People will prefer the easiest and cheapest option every time. You want that cheapest option to be either iTunes or Amazon, not the pirate sites. If your content isn't available on every countries version of the iTunes store, then you are choosing to leave money on the table. Amazon is a bit more flexible, and you can generally buy from the foreign site (and ship to the US.) In the case of eBooks, there should be no shipping at all.
But this is not always the case.
eBooks and music will generally play on all future devices, if they are DRM-free. Games and Software will not play on future devices, DRM-free or not. As we've learned from all software released on physical media, if the company goes out of business, or is bought/merged with another, all the old content may be destroyed with there not being any possibility of recovery. So if there is only a DRM'd version of X application, music, video, game, or ebook, and that company has gone out of business, that content ceases to exist in 120 years, and does not become public domain. Because in 120 years, todays iPad and Kindle's won't exist.
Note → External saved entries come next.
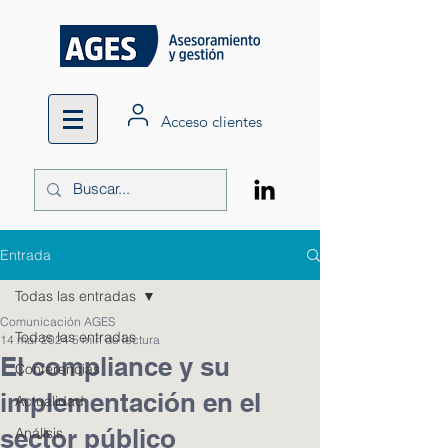
Acceso clientes
Entrada
Todas las entradas
Comunicación AGES
Todas las entradas
14 mar 2024
5 min de lectura
El compliance y su
Conferencias
implementación en el
Actualidad
sector público
Análisis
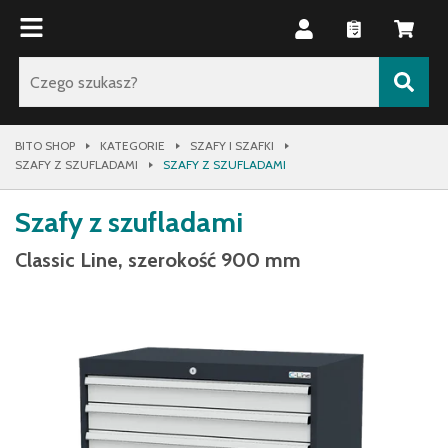
BITO SHOP
KATEGORIE
SZAFY I SZAFKI
SZAFY Z SZUFLADAMI
SZAFY Z SZUFLADAMI
Szafy z szufladami
Classic Line, szerokość 900 mm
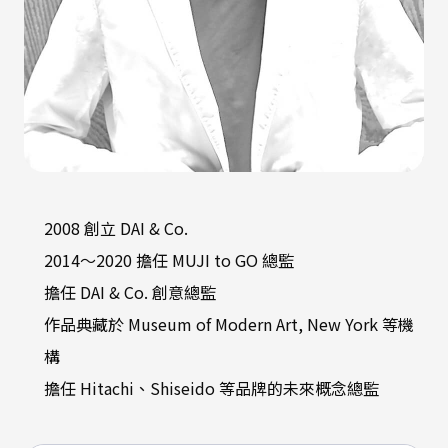
2008 創立 DAI & Co.
2014～2020 擔任 MUJI to GO 總監
擔任 DAI & Co. 創意總監
作品典藏於 Museum of Modern Art, New York 等機
構
擔任 Hitachi、Shiseido 等品牌的未來概念總監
Case in point, all the old forms of electronic DRM have to be cracked in order to play a 20 year old game on a modern computer, because they run inside virtual machines that don't have the physical media anymore. Soft DRM like code wheels and "find word X on page Y in the manual" are worked around by simply copying the soft DRM with it. There are some games that may never work on a modern computer because the DRM at the time was too tightly integrated with the old assumed operating system and hardware, and the only way around it is to strip the DRM from the game and then patch the game to work on newer operating systems. (Games by Origin Systems/Electronic Arts and Sierra Online/CUC/Vivendi/Activision released between 1994 and 1999 have no source code to make their old games work on new computers, and the games that have been made to work, are the DOS versions, using Dosbox. These companies have been merged over and over again, and the chances of the software being "Remade" by the IP holder is zero.)
Businesses are frequently so short-sighted that they only care about the profits they make in the current quarter, and not any potential future profits from selling the product perpetually. If they release things with DRM on day zero just to thwart the pirates, fine. But when version 1.1 or a half a year goes by, release it DRM-free so that everyone else with a capable device can also read, listen, watch or play it.
If you don't ever release a DRM-free version, you won't get people buying the same copy every time a new piece of hardware comes out, no you'll just have people hanging on to their old hardware till it bites the dust. If you are a hardware company like Apple, getting everything DRM-free is in your best interests to ensure future hardware sales.
TL;DNR version: DRM is a short term prospect that should be abandoned once short term profits have been had in order to ensure long term profits.